- Date posted
- 1y
Why i want to beat OCD
Because the things i fear the most are the things i want the most. Because i feel like this disease is taking my life from me.
Because the things i fear the most are the things i want the most. Because i feel like this disease is taking my life from me.
You can absolutely do this. And you will. Please try ALI GREYMOND on YouTube and also Nathan Petersons Channel called ‘OCD and Anxiety’ I really think they will give you the extra support WITHOUT the reassurance! We are all routing for you ☺️
@katieR94 Nathan is the best for me
Nathan is great and I like how Ali gets right to the point with a no nonsense approach
@Brian4321 Yes! It depends on how bad my ocd is with who I listen to 😂 ali i use for a very BAD day and Nathan I’ll watch most days just to get a boost
What an AMAZING point. I agree, what I care most about is what I get phobic about… which is exactly what I need to tackle. Very very slowly but surely. Good luck everyone.

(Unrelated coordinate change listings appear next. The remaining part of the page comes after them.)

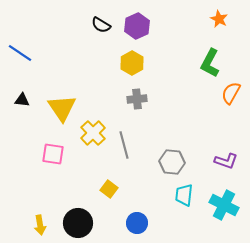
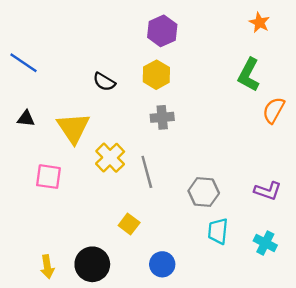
black semicircle: (101, 25) -> (104, 82), moved
pink square: (53, 154) -> (48, 177), moved
cyan cross: (224, 205) -> (265, 243), size x0.7

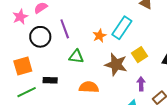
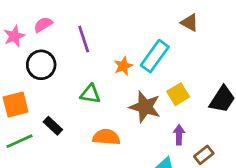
purple line: (65, 29) -> (84, 39), moved
black rectangle: (50, 80) -> (53, 126), turned 40

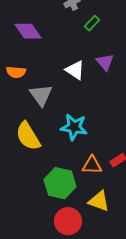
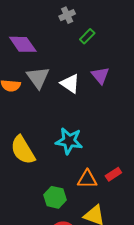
gray triangle: (41, 95) -> (38, 78), moved
green hexagon: (60, 183) -> (55, 197), size x0.7

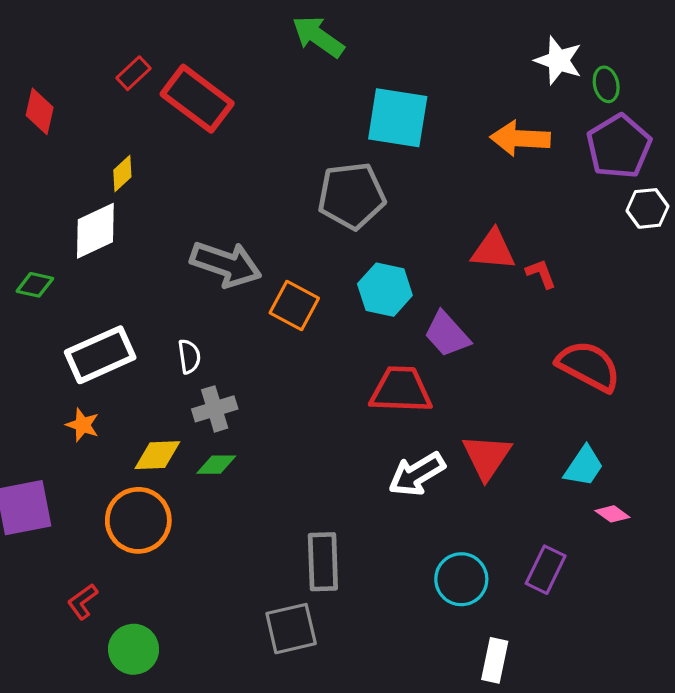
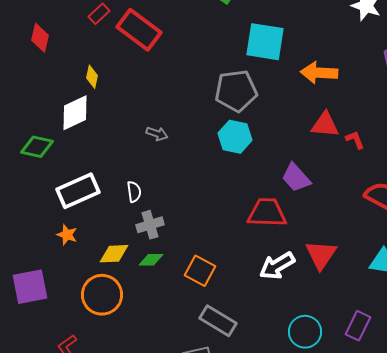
orange arrow: (520, 138) -> (319, 73), moved
yellow diamond: (122, 173) -> (92, 77), turned -35
gray arrow: (226, 264) -> (157, 134), size x0.5
green diamond: (35, 285) -> (37, 147), size x1.4
cyan hexagon: (385, 290) -> (235, 137), moved
orange square: (294, 306) -> (200, 271), moved
gray rectangle: (323, 562) -> (218, 321), turned -57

Looking back, I realize I’ve had OCD since I was 7. though I wasn’t diagnosed until I was 30. As a kid, I was consumed by fears I couldn’t explain: "What if God isn’t real? What happens when we die? How do I know I’m real?" These existential thoughts terrified me, and while everyone has them from time to time, I felt like they were consuming my life. By 12, I was having daily panic attacks about death and war, feeling untethered from reality as depersonalization and derealization set in. At 15, I turned to drinking, spending the next 15 years drunk, trying to escape my mind. I hated myself, struggled with my body, and my intrusive thoughts. Sobriety forced me to face it all head-on. In May 2022, I finally learned I had OCD. I remember the exact date: May 10th. Reading about it, I thought, "Oh my God, this is it. This explains everything." My main themes were existential OCD and self-harm intrusive thoughts. The self-harm fears were the hardest: "What if I kill myself? What if I lose control?" These thoughts terrified me because I didn’t want to die. ERP changed everything. At first, I thought, "You want me to confront my worst fears? Are you kidding me?" But ERP is gradual and done at your pace. My therapist taught me to lean into uncertainty instead of fighting it. She’d say, "Maybe you’ll kill yourself—who knows?" At first, it felt scary, but for OCD, it was freeing. Slowly, I realized my thoughts were just thoughts. ERP gave me my life back. I’m working again, I’m sober, and for the first time, I can imagine a future. If you’re scared to try ERP, I get it. But if you’re already living in fear, why not try a set of tools that can give you hope?
I want to beat OCD because I have seen and felt the benefits of clearing my brain from unnecessary, pointless, thoughts. OCD is like 0 calorie food. It’s pointless. No nutrition or benefits come from my obsessions or compulsions. I don’t care to have answers to everything anymore. I catch myself just trying to stress myself out so that I have some worry to feed on. But like I said, it’s a 0 calorie food. I get nothing from it but wasted time and energy. My brain feels more spacious when I’m not consumed by OCD. I’m present. My personality has room to be herself without making space for bullshit. I tell myself now that worry is poison. I think Willie Nelson was the person I got that quote from? Anyways, that imagery of worries being poison for the mind has been transformative for me. I’m evolving. 💖 Thanks NOCD community.
so I need to get back into ERP, but it’s so hard to manage these thoughts and learn to deal with them. like I swear my mind has to make everything about it. Like every time I clean my room, my mind’s like yup make sure it’s clean so when your parents find you, or something so stupid like if I get a headache, my mind convinces me that I like the pain and that that’s why I get my thoughts because I actually want to do it. It’s so exhausting. Because I know I would never want to take my life and I treasure my life so why does it do it to me? It’s hard to comprehend the fact of these thoughts too because I don’t know many people with this exact theme. It’s such a scary feeling. And I’m constantly questioning whether I have actual depression or if it’s just my OCD. Yes I have been diagnosed with suicidal OCD, but my mind still tries to convince me otherwise. I just don’t know how to let these just sit and pass without panicking.